Dans son nouveau long métrage documentaire, De la musique pour le cerveau, Isabelle Raynauld, professeure de cinéma au Département d'histoire de l'art et d'études cinématographiques de l'Université de Montréal, nous dévoile une partie des bienfaits de la musique sur le cerveau humain.
Passionnée par les neurosciences, Isabelle Raynauld avait réalisé en 2006 Le cerveau mystique, qui avait remporté le prix Gémeaux du meilleur documentaire dans la catégorie Sciences et sociétés. Elle continue de suivre le travail de réputés chercheurs en neurosciences, tels Isabelle Peretz au Laboratoire international de recherche sur le cerveau, la musique et le son et le neuroscientifique David Poëppel de l'Université de New York, pour s'intéresser cette fois à la musique.
Guérir grâce à la musique
Tout au long de la vie, la musique a de très étonnantes vertus. La musique nous apaise, et ce, dès notre naissance. Les travaux de Tanya Lavoie auprès de nouveau-nés prématurés montrent que la musique ralentit leurs battements cardiaques en réduisant leurs pleurs.

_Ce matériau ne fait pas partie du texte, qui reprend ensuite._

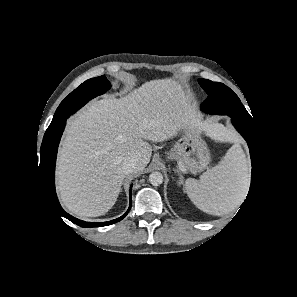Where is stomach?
Wrapping results in <instances>:
<instances>
[{
  "label": "stomach",
  "mask_w": 297,
  "mask_h": 297,
  "mask_svg": "<svg viewBox=\"0 0 297 297\" xmlns=\"http://www.w3.org/2000/svg\"><path fill=\"white\" fill-rule=\"evenodd\" d=\"M167 158L176 161L191 173L205 170L211 160L210 151L201 131L191 125L183 127L181 138L167 153Z\"/></svg>",
  "instance_id": "0dacf381"
}]
</instances>
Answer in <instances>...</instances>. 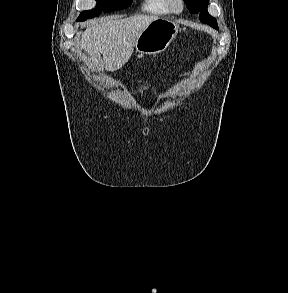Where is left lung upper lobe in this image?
Wrapping results in <instances>:
<instances>
[{
	"instance_id": "left-lung-upper-lobe-1",
	"label": "left lung upper lobe",
	"mask_w": 288,
	"mask_h": 293,
	"mask_svg": "<svg viewBox=\"0 0 288 293\" xmlns=\"http://www.w3.org/2000/svg\"><path fill=\"white\" fill-rule=\"evenodd\" d=\"M184 2L191 14L199 13L200 21L202 23H207L213 28L218 29L216 19L207 11L209 0H184Z\"/></svg>"
}]
</instances>
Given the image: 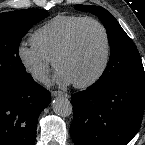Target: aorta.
<instances>
[{
    "label": "aorta",
    "mask_w": 145,
    "mask_h": 145,
    "mask_svg": "<svg viewBox=\"0 0 145 145\" xmlns=\"http://www.w3.org/2000/svg\"><path fill=\"white\" fill-rule=\"evenodd\" d=\"M54 112L62 117L70 116L73 112L72 104L64 95L56 97L52 102Z\"/></svg>",
    "instance_id": "aorta-1"
}]
</instances>
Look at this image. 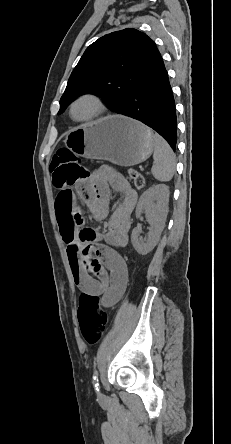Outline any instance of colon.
Masks as SVG:
<instances>
[{
	"instance_id": "1",
	"label": "colon",
	"mask_w": 231,
	"mask_h": 444,
	"mask_svg": "<svg viewBox=\"0 0 231 444\" xmlns=\"http://www.w3.org/2000/svg\"><path fill=\"white\" fill-rule=\"evenodd\" d=\"M49 168L56 186H71L88 176L79 159L66 148L56 151ZM129 175L137 188L144 187L145 180L140 173L130 170ZM79 225L85 235L95 234L92 229L84 227L82 222ZM78 317L85 341L90 345L97 343L104 335L108 323V313L99 307L98 297L83 292L79 298Z\"/></svg>"
}]
</instances>
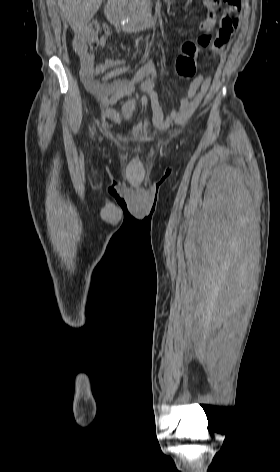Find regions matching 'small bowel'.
Wrapping results in <instances>:
<instances>
[{"label": "small bowel", "instance_id": "obj_1", "mask_svg": "<svg viewBox=\"0 0 280 472\" xmlns=\"http://www.w3.org/2000/svg\"><path fill=\"white\" fill-rule=\"evenodd\" d=\"M204 4L207 12L200 17L202 35L195 41L188 40L184 42L182 54L178 59H188L194 62L198 54L205 49H210L213 55H219L235 35L237 21L234 24H227L222 21L216 36L213 37L211 32L216 22L215 6L211 3V0H204ZM106 41V37L102 36L99 45L104 46ZM73 46L80 59V79L82 83L99 104L105 108L106 115L114 120L117 119L119 114L112 106L121 97L130 96L138 82H141L142 90L150 98L154 121L160 128L167 127L172 121H186L200 105L211 85V78L208 76L197 75L194 77L187 96L179 102L177 108L173 109L167 117H164L158 95L153 89L157 69L152 60H147L135 71L131 79L110 82L111 79L126 74L130 70L123 60L108 59L96 64L94 55L89 51L85 42L75 38Z\"/></svg>", "mask_w": 280, "mask_h": 472}]
</instances>
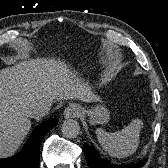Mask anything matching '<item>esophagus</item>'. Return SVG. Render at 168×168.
Wrapping results in <instances>:
<instances>
[{"label": "esophagus", "mask_w": 168, "mask_h": 168, "mask_svg": "<svg viewBox=\"0 0 168 168\" xmlns=\"http://www.w3.org/2000/svg\"><path fill=\"white\" fill-rule=\"evenodd\" d=\"M81 113H82L81 106L77 104H71L65 108L63 115L65 118H75L79 117Z\"/></svg>", "instance_id": "obj_1"}]
</instances>
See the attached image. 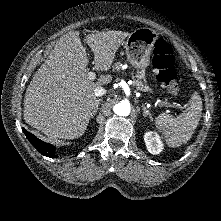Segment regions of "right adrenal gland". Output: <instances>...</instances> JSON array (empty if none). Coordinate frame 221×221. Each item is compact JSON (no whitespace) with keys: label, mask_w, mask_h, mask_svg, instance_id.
Here are the masks:
<instances>
[{"label":"right adrenal gland","mask_w":221,"mask_h":221,"mask_svg":"<svg viewBox=\"0 0 221 221\" xmlns=\"http://www.w3.org/2000/svg\"><path fill=\"white\" fill-rule=\"evenodd\" d=\"M100 101H102V99L100 98V99H97V105H96V108H95V110L93 111V114H92V118L96 115V113H97V111H98V106H99V104H100Z\"/></svg>","instance_id":"2a0ac1e0"}]
</instances>
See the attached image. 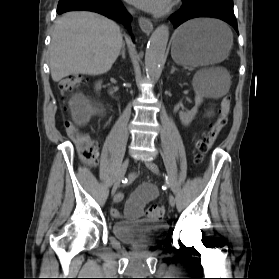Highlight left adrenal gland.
Masks as SVG:
<instances>
[{
	"label": "left adrenal gland",
	"instance_id": "obj_1",
	"mask_svg": "<svg viewBox=\"0 0 279 279\" xmlns=\"http://www.w3.org/2000/svg\"><path fill=\"white\" fill-rule=\"evenodd\" d=\"M176 70V67L173 65L170 73L173 74Z\"/></svg>",
	"mask_w": 279,
	"mask_h": 279
}]
</instances>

La musique nous lie également, comme l'illustre cette touchante histoire d'un groupe de jeunes filles autistes qui ont formé un groupe musical. Par la chanson, elles réussissent à raconter ce qu'elles ont vécu dans la journée. Grâce à la musique, elles parviennent à communiquer.

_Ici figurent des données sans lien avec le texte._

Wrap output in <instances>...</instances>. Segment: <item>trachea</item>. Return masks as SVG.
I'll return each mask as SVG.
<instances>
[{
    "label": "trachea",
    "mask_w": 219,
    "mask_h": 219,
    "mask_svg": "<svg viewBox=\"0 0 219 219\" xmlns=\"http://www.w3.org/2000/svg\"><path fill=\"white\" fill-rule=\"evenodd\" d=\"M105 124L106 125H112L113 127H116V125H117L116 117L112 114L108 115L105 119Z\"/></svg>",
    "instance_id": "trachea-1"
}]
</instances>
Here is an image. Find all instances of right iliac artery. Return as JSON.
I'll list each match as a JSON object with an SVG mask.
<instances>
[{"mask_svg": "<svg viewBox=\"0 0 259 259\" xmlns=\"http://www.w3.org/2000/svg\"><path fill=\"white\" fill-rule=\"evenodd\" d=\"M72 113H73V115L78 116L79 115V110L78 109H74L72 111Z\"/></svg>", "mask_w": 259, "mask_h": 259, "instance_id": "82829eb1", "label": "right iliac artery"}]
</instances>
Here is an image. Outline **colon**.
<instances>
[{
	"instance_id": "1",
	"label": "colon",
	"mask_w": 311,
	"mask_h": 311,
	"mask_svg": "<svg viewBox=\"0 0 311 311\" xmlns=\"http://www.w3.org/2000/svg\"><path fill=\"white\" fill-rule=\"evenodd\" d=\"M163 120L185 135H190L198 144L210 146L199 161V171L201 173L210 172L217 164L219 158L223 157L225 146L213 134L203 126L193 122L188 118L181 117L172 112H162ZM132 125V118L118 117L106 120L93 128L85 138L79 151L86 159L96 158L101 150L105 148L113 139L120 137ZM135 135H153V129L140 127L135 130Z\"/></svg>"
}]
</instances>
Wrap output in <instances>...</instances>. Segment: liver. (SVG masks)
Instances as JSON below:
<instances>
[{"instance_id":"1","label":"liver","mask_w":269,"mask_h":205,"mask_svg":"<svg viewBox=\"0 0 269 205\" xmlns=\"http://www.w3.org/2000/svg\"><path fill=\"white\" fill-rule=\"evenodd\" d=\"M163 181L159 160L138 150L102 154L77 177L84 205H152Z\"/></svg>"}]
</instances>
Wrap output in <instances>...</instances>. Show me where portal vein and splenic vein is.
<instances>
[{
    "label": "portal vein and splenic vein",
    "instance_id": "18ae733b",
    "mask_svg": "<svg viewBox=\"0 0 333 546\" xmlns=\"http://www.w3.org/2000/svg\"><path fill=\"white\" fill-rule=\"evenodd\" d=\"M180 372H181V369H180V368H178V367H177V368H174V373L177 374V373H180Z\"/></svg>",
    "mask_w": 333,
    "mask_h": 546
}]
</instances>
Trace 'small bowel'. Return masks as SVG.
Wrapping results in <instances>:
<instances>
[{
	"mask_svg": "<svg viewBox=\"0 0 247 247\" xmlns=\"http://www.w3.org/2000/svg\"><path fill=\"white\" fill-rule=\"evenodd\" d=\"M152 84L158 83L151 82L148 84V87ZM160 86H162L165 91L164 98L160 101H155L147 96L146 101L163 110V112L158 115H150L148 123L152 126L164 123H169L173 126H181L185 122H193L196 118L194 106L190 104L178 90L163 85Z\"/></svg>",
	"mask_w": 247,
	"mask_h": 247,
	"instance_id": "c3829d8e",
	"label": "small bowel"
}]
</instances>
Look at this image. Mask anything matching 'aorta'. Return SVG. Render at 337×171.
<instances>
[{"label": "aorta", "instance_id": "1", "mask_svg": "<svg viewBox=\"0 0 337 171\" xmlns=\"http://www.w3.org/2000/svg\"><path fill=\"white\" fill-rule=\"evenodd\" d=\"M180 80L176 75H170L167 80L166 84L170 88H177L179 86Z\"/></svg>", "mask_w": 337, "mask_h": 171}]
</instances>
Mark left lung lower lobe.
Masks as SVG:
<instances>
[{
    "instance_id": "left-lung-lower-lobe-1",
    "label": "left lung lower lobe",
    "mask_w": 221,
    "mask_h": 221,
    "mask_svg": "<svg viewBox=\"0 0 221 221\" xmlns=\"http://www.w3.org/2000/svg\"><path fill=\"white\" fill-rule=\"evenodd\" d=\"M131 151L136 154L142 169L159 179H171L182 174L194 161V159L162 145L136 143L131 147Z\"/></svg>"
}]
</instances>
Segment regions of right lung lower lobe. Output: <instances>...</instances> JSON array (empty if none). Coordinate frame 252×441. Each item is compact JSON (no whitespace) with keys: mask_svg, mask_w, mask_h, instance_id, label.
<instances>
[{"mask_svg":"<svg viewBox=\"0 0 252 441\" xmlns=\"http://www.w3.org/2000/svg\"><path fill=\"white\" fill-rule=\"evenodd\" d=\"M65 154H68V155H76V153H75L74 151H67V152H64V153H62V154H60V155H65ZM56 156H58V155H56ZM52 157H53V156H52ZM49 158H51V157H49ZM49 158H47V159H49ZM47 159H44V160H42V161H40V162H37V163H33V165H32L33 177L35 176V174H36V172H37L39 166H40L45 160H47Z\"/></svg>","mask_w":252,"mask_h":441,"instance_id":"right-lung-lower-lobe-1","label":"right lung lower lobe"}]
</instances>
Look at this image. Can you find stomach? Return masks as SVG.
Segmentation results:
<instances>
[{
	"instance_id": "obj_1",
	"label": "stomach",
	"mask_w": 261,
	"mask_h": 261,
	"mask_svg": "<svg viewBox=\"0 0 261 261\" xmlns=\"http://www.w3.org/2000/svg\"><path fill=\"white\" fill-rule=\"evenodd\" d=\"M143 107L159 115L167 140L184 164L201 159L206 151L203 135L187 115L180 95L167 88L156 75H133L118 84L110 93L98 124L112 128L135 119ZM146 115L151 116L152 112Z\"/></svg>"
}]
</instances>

Isabelle Raynauld nous montre aussi que la musique peut littéralement sauver des vies. Nous suivons l'histoire de Marissa, survivante du cancer du pancréas au stade quatre, qui avait été condamnée par 29 médecins. À New York, son oncologue l'a soignée avec tous les traitements de chimiothérapie traditionnels. À ces traitements, il a ajouté des séances de méditation accompagnées de sons de bols tibétains ainsi que des séances d'écoute de musique et de vibrations sonores. Le son des bols a permis de faire circuler les fluides, l'énergie dans son corps et l'a aidée à mieux tolérer les traitements de chimiothérapie. Elle est en rémission depuis plus de 20 ans. À cette fabuleuse histoire, Isabelle Raynauld ajoute celle de soldats revenus d'Afghanistan avec un syndrome de stress post-traumatique qui retrouvent le goût de vivre grâce à l'association Guitares pour Vet. La musique les a liés.

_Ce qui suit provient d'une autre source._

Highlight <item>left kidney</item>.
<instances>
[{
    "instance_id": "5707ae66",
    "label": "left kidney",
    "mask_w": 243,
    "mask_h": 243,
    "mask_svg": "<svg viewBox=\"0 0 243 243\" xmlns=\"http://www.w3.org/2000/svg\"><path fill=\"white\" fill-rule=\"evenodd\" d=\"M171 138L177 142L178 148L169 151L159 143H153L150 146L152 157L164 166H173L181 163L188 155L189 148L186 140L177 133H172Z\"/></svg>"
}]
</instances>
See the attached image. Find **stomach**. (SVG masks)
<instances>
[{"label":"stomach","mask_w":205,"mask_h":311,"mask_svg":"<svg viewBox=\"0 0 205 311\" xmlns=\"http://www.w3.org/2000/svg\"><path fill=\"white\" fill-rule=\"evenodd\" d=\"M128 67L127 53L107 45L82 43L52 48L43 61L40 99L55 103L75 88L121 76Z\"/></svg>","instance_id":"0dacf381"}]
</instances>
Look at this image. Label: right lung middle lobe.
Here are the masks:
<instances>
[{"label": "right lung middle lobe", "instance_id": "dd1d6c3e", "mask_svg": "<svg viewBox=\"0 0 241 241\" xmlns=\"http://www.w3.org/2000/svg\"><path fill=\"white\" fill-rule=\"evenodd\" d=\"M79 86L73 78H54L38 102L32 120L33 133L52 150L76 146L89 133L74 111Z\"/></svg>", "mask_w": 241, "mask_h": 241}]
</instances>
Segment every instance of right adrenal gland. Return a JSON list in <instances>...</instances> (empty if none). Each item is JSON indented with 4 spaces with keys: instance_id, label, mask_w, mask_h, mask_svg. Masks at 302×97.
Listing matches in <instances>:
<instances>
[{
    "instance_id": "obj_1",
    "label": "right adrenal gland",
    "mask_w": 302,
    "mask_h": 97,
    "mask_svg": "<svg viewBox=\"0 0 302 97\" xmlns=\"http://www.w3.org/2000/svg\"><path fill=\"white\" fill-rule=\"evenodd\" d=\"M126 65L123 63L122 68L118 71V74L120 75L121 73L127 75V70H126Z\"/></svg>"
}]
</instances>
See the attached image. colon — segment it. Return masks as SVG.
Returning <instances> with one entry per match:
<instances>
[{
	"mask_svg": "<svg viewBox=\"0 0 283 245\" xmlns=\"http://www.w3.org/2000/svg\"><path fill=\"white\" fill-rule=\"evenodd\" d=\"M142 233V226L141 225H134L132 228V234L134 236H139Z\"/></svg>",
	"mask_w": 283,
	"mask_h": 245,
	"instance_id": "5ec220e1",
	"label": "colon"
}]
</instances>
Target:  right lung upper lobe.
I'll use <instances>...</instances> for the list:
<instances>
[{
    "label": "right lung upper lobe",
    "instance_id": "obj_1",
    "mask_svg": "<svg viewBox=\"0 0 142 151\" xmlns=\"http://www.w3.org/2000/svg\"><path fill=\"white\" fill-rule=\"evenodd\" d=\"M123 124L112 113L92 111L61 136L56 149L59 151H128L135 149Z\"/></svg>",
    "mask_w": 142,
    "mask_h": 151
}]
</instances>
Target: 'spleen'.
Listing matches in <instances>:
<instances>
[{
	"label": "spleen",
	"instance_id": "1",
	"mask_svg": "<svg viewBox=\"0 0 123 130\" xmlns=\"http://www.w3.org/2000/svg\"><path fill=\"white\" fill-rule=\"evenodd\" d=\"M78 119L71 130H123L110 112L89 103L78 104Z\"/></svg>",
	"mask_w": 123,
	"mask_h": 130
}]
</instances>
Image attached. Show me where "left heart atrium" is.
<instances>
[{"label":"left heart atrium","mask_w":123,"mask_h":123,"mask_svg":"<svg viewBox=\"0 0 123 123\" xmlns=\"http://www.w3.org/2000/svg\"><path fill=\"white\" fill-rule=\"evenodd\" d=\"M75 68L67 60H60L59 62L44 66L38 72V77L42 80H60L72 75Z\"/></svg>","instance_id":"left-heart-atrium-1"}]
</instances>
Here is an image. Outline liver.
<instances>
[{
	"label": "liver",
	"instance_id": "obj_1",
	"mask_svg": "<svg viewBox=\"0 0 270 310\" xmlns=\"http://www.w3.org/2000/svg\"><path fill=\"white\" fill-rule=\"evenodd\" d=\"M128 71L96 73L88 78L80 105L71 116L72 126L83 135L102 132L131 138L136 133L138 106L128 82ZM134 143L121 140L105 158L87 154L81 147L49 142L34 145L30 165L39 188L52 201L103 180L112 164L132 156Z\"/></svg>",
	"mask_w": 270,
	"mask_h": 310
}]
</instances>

«La musique est l'équivalent de l'oxygène pour nos poumons! Elle contribue à la plasticité du cerveau et permet de régénérer nos neurones», dit celle qui a subi une grave commotion cérébrale et qui, notamment grâce au pouvoir de la musique, a réussi à se remettre sur pied.
Dans son documentaire, Isabelle Raynauld a voulu montrer que «la musique a le pouvoir de solliciter plusieurs parties de notre cerveau, de nous synchroniser avec l'autre, avec l'instrument, avec l'univers. Elle calme nos émotions parce qu'elle nous place dans l'instant présent».
Genèse du documentaire
Dans ce long métrage, Isabelle Raynauld a travaillé sur un sujet très personnel qui l'habite depuis qu'elle est toute petite. La cinéaste a en effet grandi dans un environnement musical: son grand-père était chanteur d'opéra, ses parents se sont rencontrés dans la chorale de l'Université de Montréal et elle-même a fait du ballet classique au son du piano jusqu'à l'âge de 20 ans. Et dans sa famille, une partie de ses proches sont atteints de surdité congénitale. Isabelle Raynauld a ainsi considéré la capacité de pouvoir entendre comme un privilège inouï. Très jeune, elle s'est demandé pourquoi certaines personnes n'entendent pas et d'autres entendent. C'est pourquoi elle a fait porter sa thèse de doctorat sur le cinéma muet, pour savoir comment un spectateur devenu en quelque sorte «sourd» pouvait recevoir esthétiquement un film. Ses recherches sur le son ont continué de l'habiter. Elle a ainsi obtenu un financement en 2011 du Conseil de recherches en sciences humaines du Canada pour travailler sur la musique et le cerveau. Ce dernier documentaire est l'aboutissement d'une dizaine d'années de travail.
Pour une plus grande reconnaissance de la musique
Isabelle Raynauld est étonnée que la musicothérapie ne soit pas plus répandue que cela. «Elle devrait faire partie de nos régimes d'assurance collective!»
La culture médicale occidentale est la seule qui n'intègre pas de musique ni traitements sonores de façon thérapeutique. De nombreuses autres cultures proposent un volet musical pour apaiser les patients et les aider à traverser les épreuves de la vie. Alors «apprendre à jouer d'un instrument, être dans un chœur ne peut que faire du bien! Il n'y a aucun effet secondaire négatif!» commente Isabelle Raynauld.